Walter Dang retired from his day job and wrote a novel about an NYC urban legend, a mysterious vigilante who prowled the city, saving the innocent. The Man in the Suit became a runaway New York Times bestseller, spawned a superhero comic book series, and was made into a smash-hit movie. Despite repeated questions from curious reporters and avid readers, the mild-manner author remained mum about the inspiration for his hero, although adamant that the character had been based on a real person. Not many people believed that "The Man in the Suit" had ever existed, but some few who read the book smiled knowingly to themselves, because they had actually met the man.

Among them were a judge who was eventually appointed to the U.S. Supreme Court, a Cuban-refugee cab driver whose son became an all-star baseball player, a female doctor who pioneered new lifesaving protocols in emergency medicine, a couple living in Texas who were raising their granddaughter, and a young man who went to college on another one of those Heritage Insurance scholarships - then followed in his mother's footsteps and became an honest, courageous and determined police officer.

Iris Campbell resigned her job with the NYPD and left the city, in part to escape the judgement of her disappointed parents; they had never approved of her relationship with John Riley.
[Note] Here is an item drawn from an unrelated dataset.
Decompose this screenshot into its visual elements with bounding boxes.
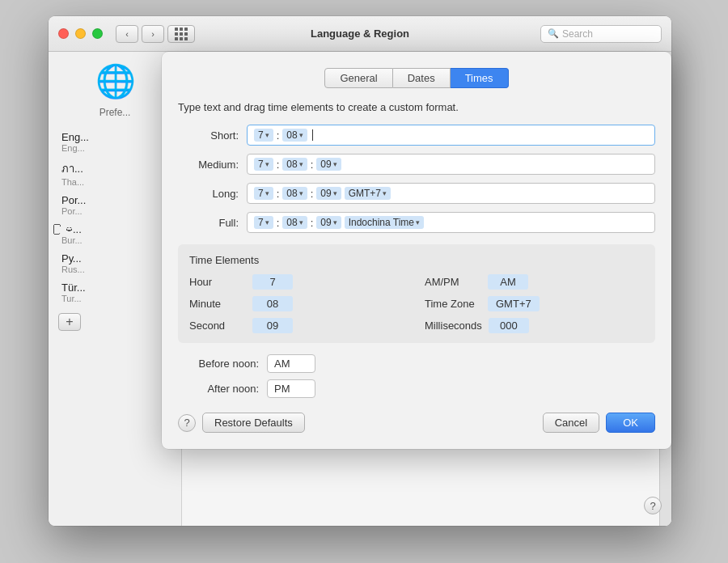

She established a private practice working with soldiers suffering from PTSD. Her son, John Harold Campbell (his middle name was suggested by his 'Uncle' Lionel), loved dogs - she got him a Malinois puppy when he was eight. The boy and his dog were inseparable. John H. Campbell - tall, broad shouldered and athletic - earned a college basketball scholarship but chose instead to attend West Point, becoming a much decorated career U.S. Army officer.

And in Italy, an unassuming man with receding spikey hair, glasses and a limp, lived a quiet existence with his red-haired artist wife. His neighbors assumed he was retired from some routine job; perhaps he had been an insurance salesman, a librarian, or a college professor. He was a studious, erudite man who loved reading books - not the digital kind but real, leather bound printed volumes that could be held in one's hand. It seemed he did have one odd quirk. He refused to so much as touch a computer keyboard. Ever.